Interior Architecture, Landscape Architecture, Architecture

Introduction

Ford Motor Company has unveiled a Master Plan to transform its Research & Engineering (R&E) Center and greater Dearborn campus in Southeast Michigan. As the result of Ford’s 2-year research and planning process, created in partnership with Snøhetta as lead architect, master planner, and landscape architect, the Master Plan re-imagines the broader Dearborn campus as Ford’s global epicenter through empowered workplaces, productive landscapes, smart technology and versatile mobility systems.

Building off an extensive, year-long interview process with over 40 different employee focus groups and previous masterplanning studies conducted by Ford, the Master Plan is a direct response to the needs expressed by Ford employees and their interconnected communities. From these leadership and employee studies, a conceptual framework for the Master Plan emerged, one that conceives of Ford’s natural and built environments, employees, neighboring communities, and the movement between them as symbiotic parts of one Ford ‘ecosystem.’

Technical details

Typologies
Renovation & Expansion, Sustainability, Master Planning, Workspace
Status
Completed
Location
Dearborn, Michigan, USA
Scope
Design Architect, Design Landscape Architect, Interior Architect

The Master Plan proposes a central campus hub at the R&E site’s northwest corner—closest to West Dearborn, regional transit, and The Henry Ford Museum.
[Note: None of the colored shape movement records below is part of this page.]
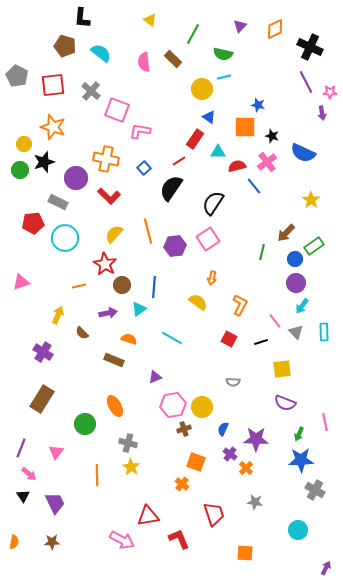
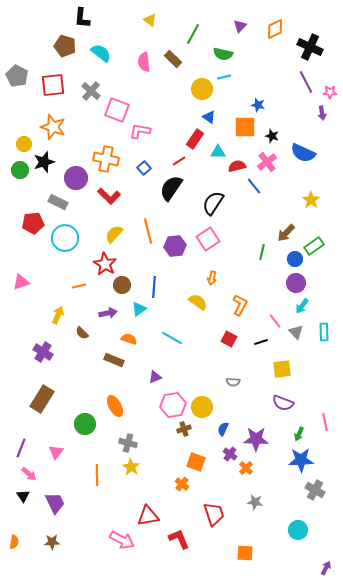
purple semicircle at (285, 403): moved 2 px left
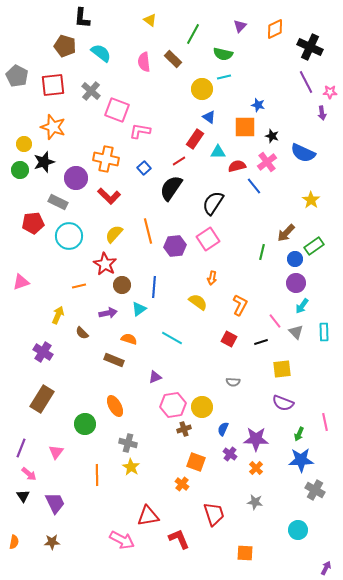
cyan circle at (65, 238): moved 4 px right, 2 px up
orange cross at (246, 468): moved 10 px right
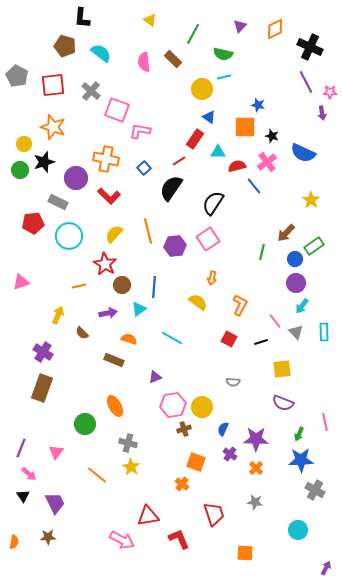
brown rectangle at (42, 399): moved 11 px up; rotated 12 degrees counterclockwise
orange line at (97, 475): rotated 50 degrees counterclockwise
brown star at (52, 542): moved 4 px left, 5 px up
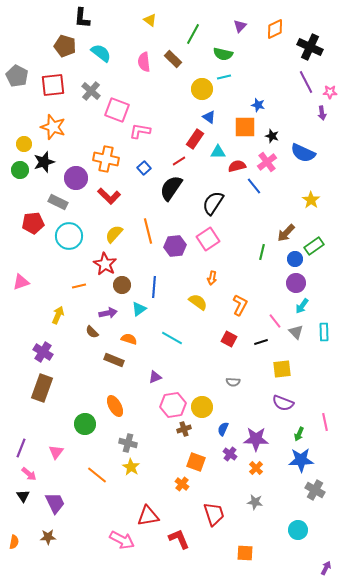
brown semicircle at (82, 333): moved 10 px right, 1 px up
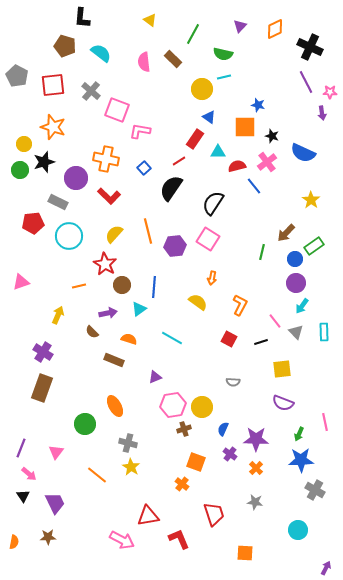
pink square at (208, 239): rotated 25 degrees counterclockwise
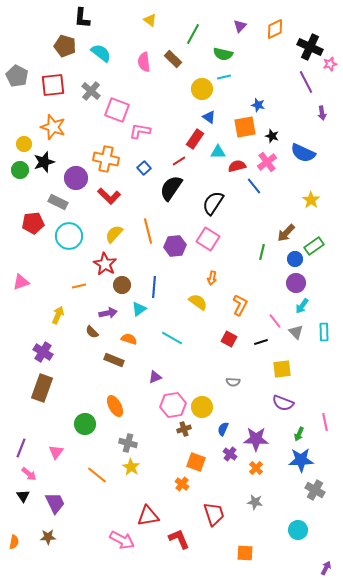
pink star at (330, 92): moved 28 px up; rotated 16 degrees counterclockwise
orange square at (245, 127): rotated 10 degrees counterclockwise
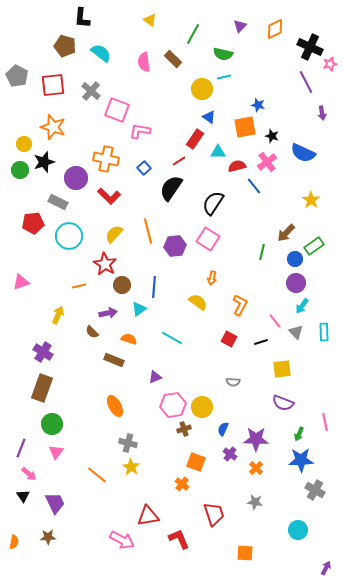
green circle at (85, 424): moved 33 px left
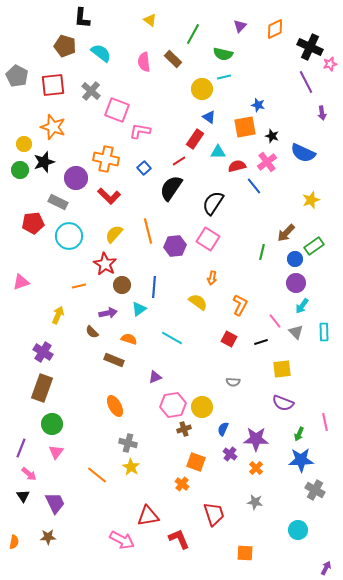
yellow star at (311, 200): rotated 18 degrees clockwise
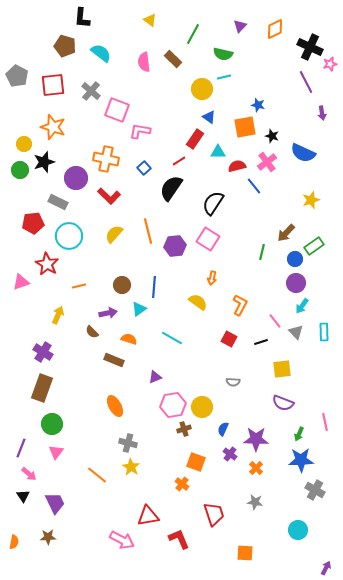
red star at (105, 264): moved 58 px left
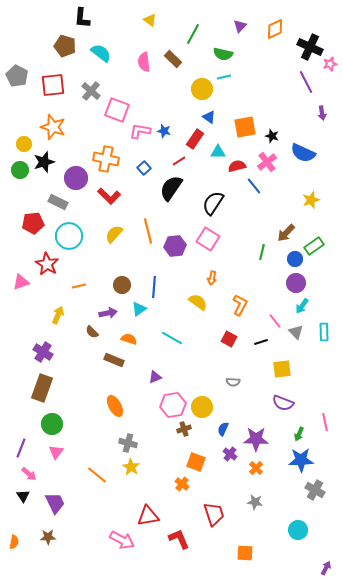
blue star at (258, 105): moved 94 px left, 26 px down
Concentrating building density will enable more than double the number of employees to be one day located at R&E from roughly 11,000 today to more than 20,000 upon full realization of the master plan, supporting greater knowledge exchange, collaboration, and informal social interaction through heightened proximity and connectivity.

Movement within this core campus is pedestrian-focused and transit-rich, connected directly to amenities and key adjacencies and networked through a shared transportation loop, limiting personal vehicular access to the site’s perimeter.

Ford’s employees that are currently dispersed throughout Dearborn and southeast Michigan will be consolidated in state-of-the-art research and production spaces that facilitate the easy flow and circulation of ideas and catalyze opportunities for collaboration, co-location, and therefore, efficient product innovation.

The Master Plan’s response to the site’s core mobility, site, and architectural systems was driven by the need for consolidated and interconnected workplaces; ecological thinking about the landscape that creates habitat for people, flora, and fauna in equal measure; and intelligent campus mobility systems that will evolve over time.

Destination conference rooms and inspiring meeting spaces provide opportunities for on-campus retreats, offering connected outdoor environments and pavilions that people can use across all four seasons.